No matter the architecture, kernel code execution generally begins (after being loaded by the bootloader – more on that later) in a file written in assembly language, and known as head.S (for historical reasons). In the case of ARM, this file is arch/arm/kernel/head.S, at a location identified very plainly with the comment, ‘Kernel startup entry point’. When this code begins running, the processor has few of the required features enabled, such as virtual memory or caching of instructions and data. It may even be executing code that has been loaded at an address that differs from the one at which the code was compiled to run at. Thus, to avoid a silent crash, the first thing the kernel does is to work out what memory location it was really loaded into. It then carefully avoids making any regular function calls until the virtual memory logic has been enabled, at which point the kernel is running at the correct (virtual) location.

The first useful thing the kernel does is to (carefully, using special memory-location-accounting logic) call the functions __lookup_processor_type and __lookup_machine_type, which are used to perform various ‘fixups’ – literally hacks to replace kernel code or enable and disable certain features. After this, the kernel initialises a region of memory for use as a stack from C code and jumps into the first real C function, the top-level generic ‘start_kernel’, in init/main.c.

This function does a lot of the same things on every platform, one of which is to call into a function called setup_arch, which calls setup_machine.
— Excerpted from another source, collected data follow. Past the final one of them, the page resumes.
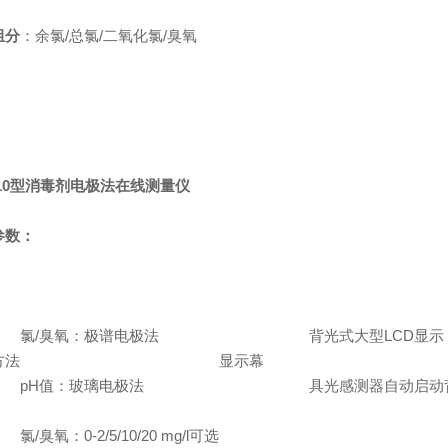
组分
：余氯/总氯/二氧化氯/臭氧
10型
消毒剂电极法在线测量仪
参数：
氯/臭氧：极谱电极法
背光式大型LCD显示
方法
显示幕
pH值：玻璃电极法
具光感测器自动启动
氯/臭氧：0-2/5/10/20 mg/l可选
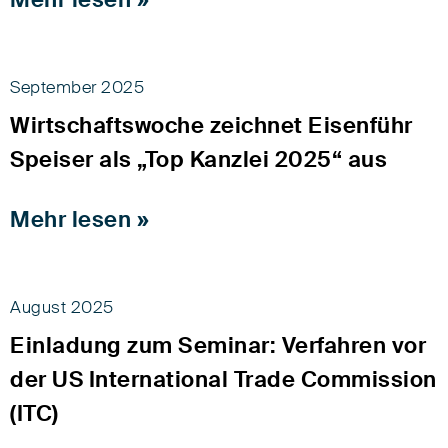
September 2025
Wirtschaftswoche zeichnet Eisenführ
Speiser als „Top Kanzlei 2025“ aus
Mehr lesen »
August 2025
Einladung zum Seminar: Verfahren vor
der US International Trade Commission
(ITC)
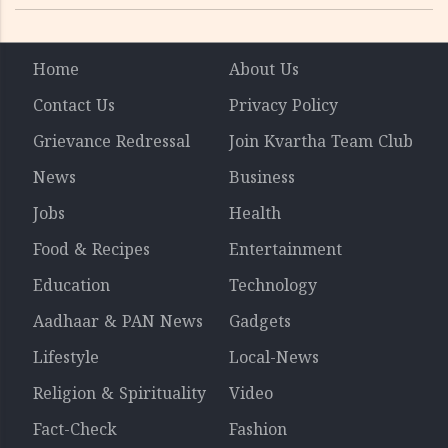
Home
About Us
Contact Us
Privacy Policy
Grievance Redressal
Join Kvartha Team Club
News
Business
Jobs
Health
Food & Recipes
Entertainment
Education
Technology
Aadhaar & PAN News
Gadgets
Lifestyle
Local-News
Religion & Spirituality
Video
Fact-Check
Fashion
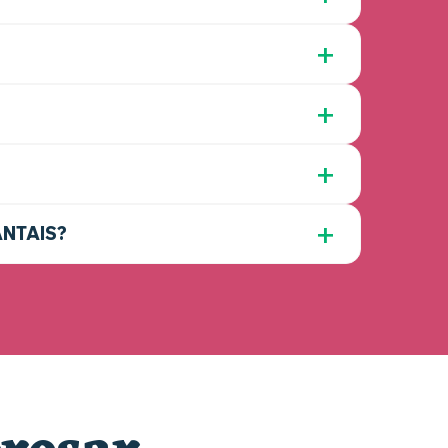
ANTAIS?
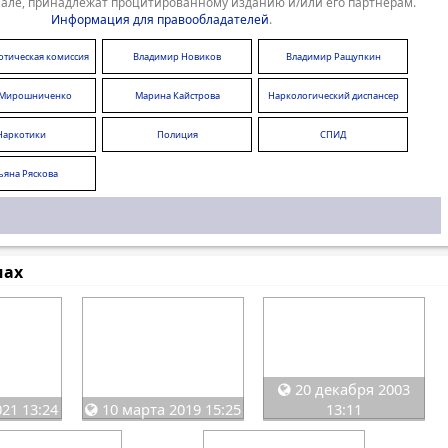
але, принадлежат процитированному изданию и/или его партнерам.
Информация для правообладателей
.
отическая комиссия
Владимир Новиков
Владимир Ращупкин
 Мирошниченко
Марина Кайстрова
Наркологический диспансер
Наркотики
Полиция
СПИД
ьяна Ряскова
мах
20 декабря 2003
21 13:24
10 марта 2019 15:25
13:11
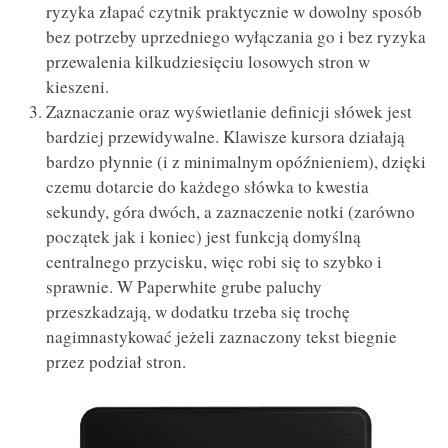
ryzyka złapać czytnik praktycznie w dowolny sposób
bez potrzeby uprzedniego wyłączania go i bez ryzyka
przewalenia kilkudziesięciu losowych stron w
kieszeni.
Zaznaczanie oraz wyświetlanie definicji słówek jest
bardziej przewidywalne. Klawisze kursora działają
bardzo płynnie (i z minimalnym opóźnieniem), dzięki
czemu dotarcie do każdego słówka to kwestia
sekundy, góra dwóch, a zaznaczenie notki (zarówno
początek jak i koniec) jest funkcją domyślną
centralnego przycisku, więc robi się to szybko i
sprawnie. W Paperwhite grube paluchy
przeszkadzają, w dodatku trzeba się trochę
nagimnastykować jeżeli zaznaczony tekst biegnie
przez podział stron.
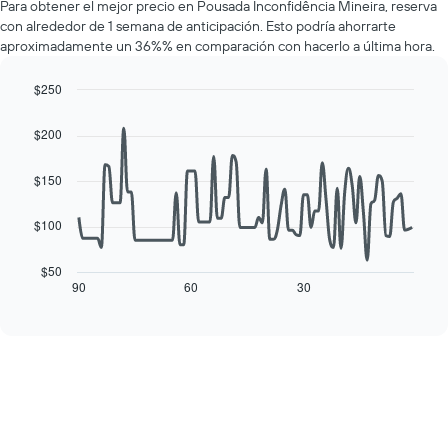
muestra
Para obtener el mejor precio en Pousada Inconfidência Mineira, reserva
de
1
con alrededor de 1 semana de anticipación. Esto podría ahorrarte
una
eje
aproximadamente un 36%% en comparación con hacerlo a última hora.
habitación
Y
por
que
cada
$250
indica
día
Line
Chart
el
de
graphic.
chart
precio
$200
with
la
promedio
90
semana
de
data
$150
El
una
points.
gráfico
habitación
muestra
$100
El
1
siguiente
eje
cuadro
$50
X
muestra
90
60
30
End
que
of
cómo
interactive
indica
varía
chart
los
el
días
precio
de
de
la
una
semana.
habitación
El
a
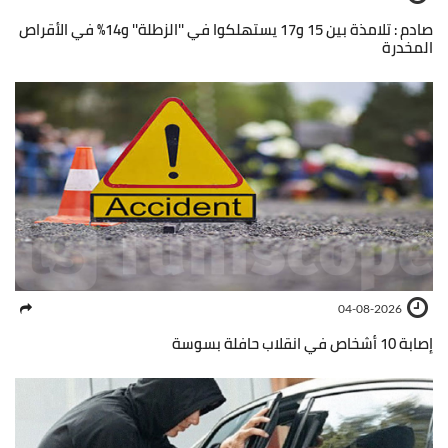
صادم : تلامذة بين 15 و17 يستهلكوا في ''الزطلة'' و14% في الأقراص
المخدرة
04-08-2026
إصابة 10 أشخاص في انقلاب حافلة بسوسة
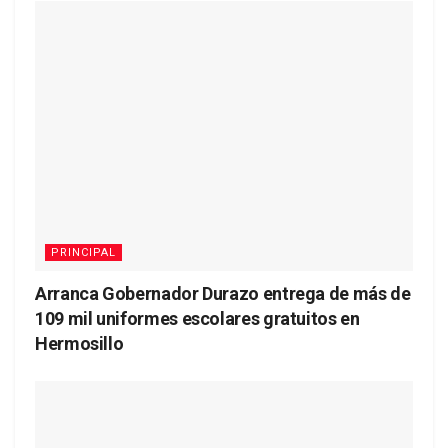
PRINCIPAL
Arranca Gobernador Durazo entrega de más de
109 mil uniformes escolares gratuitos en
Hermosillo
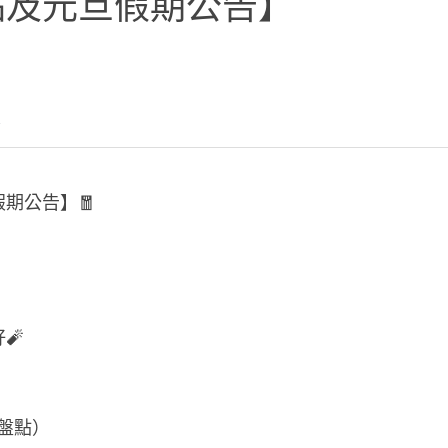
點及元旦假期公告】
告
假期公告】🧧
🧨
大盤點）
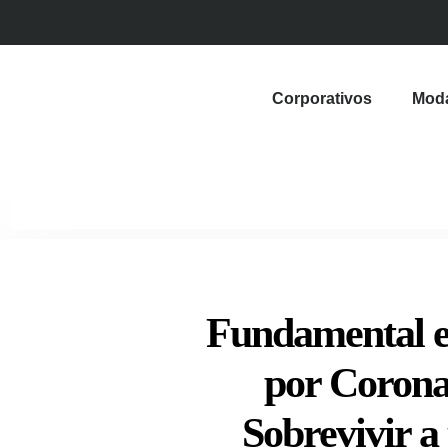
Corporativos
Mod
Fundamental en
por Corona
Sobrevivir a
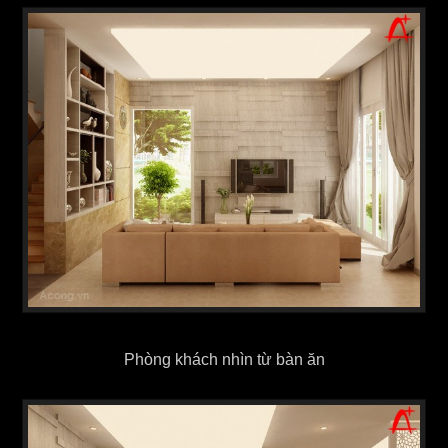
Phòng khách nhìn từ bàn ăn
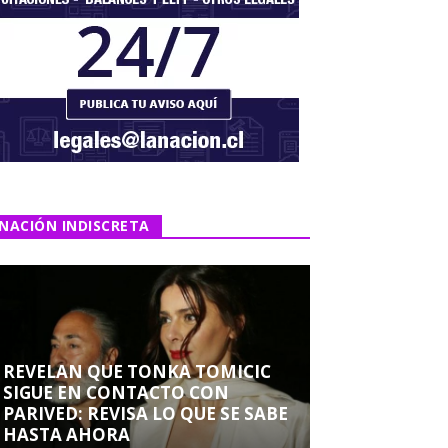
NACIÓN INDISCRETA
REVELAN QUE TONKA TOMICIC
SIGUE EN CONTACTO CON
PARIVED: REVISA LO QUE SE SABE
HASTA AHORA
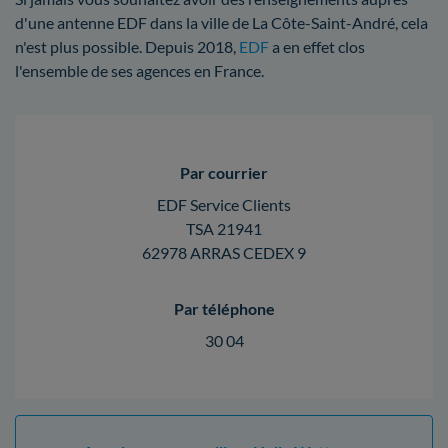
d'une antenne EDF dans la ville de La Côte-Saint-André, cela
n'est plus possible. Depuis 2018,
EDF
a en effet clos
l'ensemble de ses agences en France.
Par courrier
EDF Service Clients
TSA 21941
62978 ARRAS CEDEX 9
Par téléphone
30 04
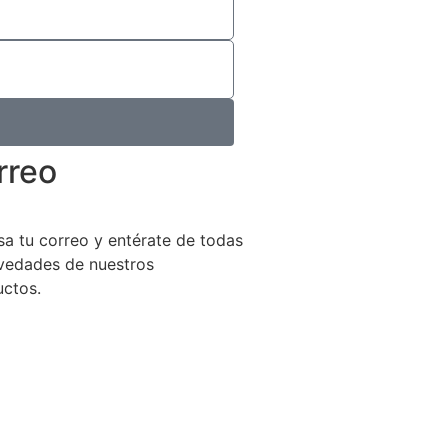
rreo
sa tu correo y entérate de todas
vedades de nuestros
uctos.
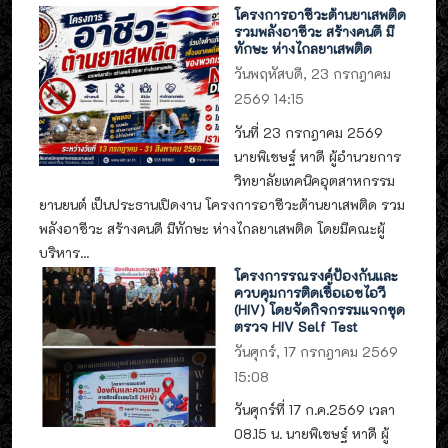
โครงการอาชีวะต้านยาเสพติด
รวมพลังอาชีวะ สร้างคนดี มี
ทักษะ ห่างไกลยาเสพติด
วันพฤหัสบดี, 23 กรกฎาคม
2569 14:15
วันที่ 23 กรกฎาคม 2569
นายพิเชษฐ์ หาดี ผู้อำนวยการ
วิทยาลัยเทคนิคอุตสาหกรรม
ยานยนต์ เป็นประธานเปิดงาน โครงการอาชีวะต้านยาเสพติด รวม
พลังอาชีวะ สร้างคนดี มีทักษะ ห่างไกลยาเสพติด โดยมีคณะผู้
บริหาร...
โครงการรณรงค์ป้องกันและ
ควบคุมการติดเชื้อเอชไอวี
(HIV) โดยจัดกิจกรรมแจกชุด
ตรวจ HIV Self Test
วันศุกร์, 17 กรกฎาคม 2569
15:08
วันศุกร์ที่ 17 ก.ค.2569 เวลา
08.15 น. นายพิเชษฐ์ หาดี ผู้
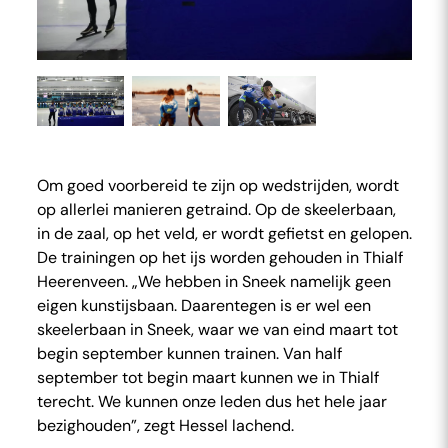
Om goed voorbereid te zijn op wedstrijden, wordt
op allerlei manieren getraind. Op de skeelerbaan,
in de zaal, op het veld, er wordt gefietst en gelopen.
De trainingen op het ijs worden gehouden in Thialf
Heerenveen. „We hebben in Sneek namelijk geen
eigen kunstijsbaan. Daarentegen is er wel een
skeelerbaan in Sneek, waar we van eind maart tot
begin september kunnen trainen. Van half
september tot begin maart kunnen we in Thialf
terecht. We kunnen onze leden dus het hele jaar
bezighouden”, zegt Hessel lachend.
Later, it calls a function do_basic_setup, which causes customize_machine to run by virtue of a feature known as an ‘initcall’ (the customize_machine function is marked specially). This causes init_machine to run, which in the case of BeagleBoard is the function omap3_beagle_init, contained within the board-omap3beagle.c file mentioned previously. The setup here includes initialising various Beagle devices, but for the most part simply informs the kernel that devices exist for which standard drivers are loaded later.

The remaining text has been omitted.